[Stored data entries]
◇ ◇ ◇ ◇ ◇ ◇ ◇

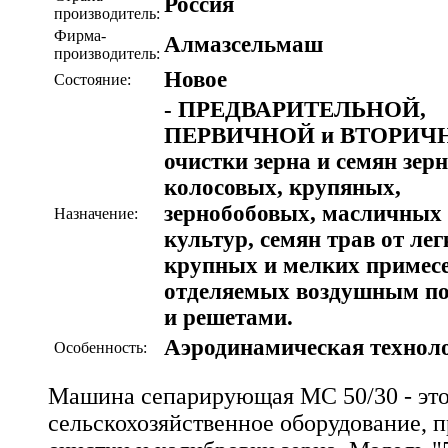
Россия
производитель:
Фирма-
Алмазсельмаш
производитель:
Новое
Состояние:
- ПРЕДВАРИТЕЛЬНОЙ,
ПЕРВИЧНОЙ и ВТОРИЧ
очистки зерна и семян зер
колосовых, крупяных,
зернобобовых, масличных
Назначение:
культур, семян трав от лег
крупных и мелких примесе
отделяемых воздушным п
и решетами.
Аэродинамическая технол
Особенность:
Машина сепарирующая МС 50/30 - эт
сельскохозяйственное оборудование, 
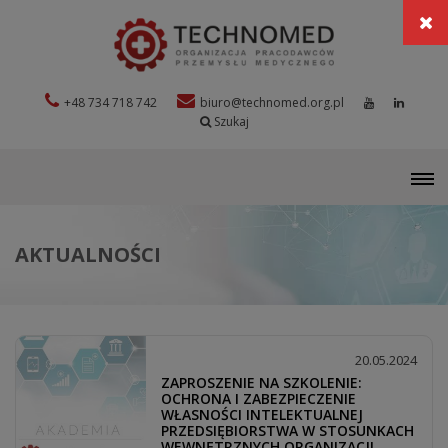
+48 734 718 742
biuro@technomed.org.pl
Szukaj
M
AKTUALNOŚCI
20.05.2024
ZAPROSZENIE NA SZKOLENIE:
OCHRONA I ZABEZPIECZENIE
WŁASNOŚCI INTELEKTUALNEJ
PRZEDSIĘBIORSTWA W STOSUNKACH
WEWNĘTRZNYCH ORGANIZACJI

◇ ◇ ◇ ◇ ◇ ◇ ◇

> _What is required_: This task calls for an exact copy of the data above, without pictures.

> _Your response_:
Россия
производитель:
Фирма-
Алмазсельмаш
производитель:
Новое
Состояние:
- ПРЕДВАРИТЕЛЬНОЙ,
ПЕРВИЧНОЙ и ВТОРИЧ
очистки зерна и семян зер
колосовых, крупяных,
зернобобовых, масличных
Назначение:
культур, семян трав от лег
крупных и мелких примесе
отделяемых воздушным п
и решетами.
Аэродинамическая технол
Особенность:
Машина сепарирующая МС 50/30 - эт
сельскохозяйственное оборудование, 
+48 734 718 742
biuro@technomed.org.pl
Szukaj
M
AKTUALNOŚCI
20.05.2024
ZAPROSZENIE NA SZKOLENIE:
OCHRONA I ZABEZPIECZENIE
WŁASNOŚCI INTELEKTUALNEJ
PRZEDSIĘBIORSTWA W STOSUNKACH
WEWNĘTRZNYCH ORGANIZACJI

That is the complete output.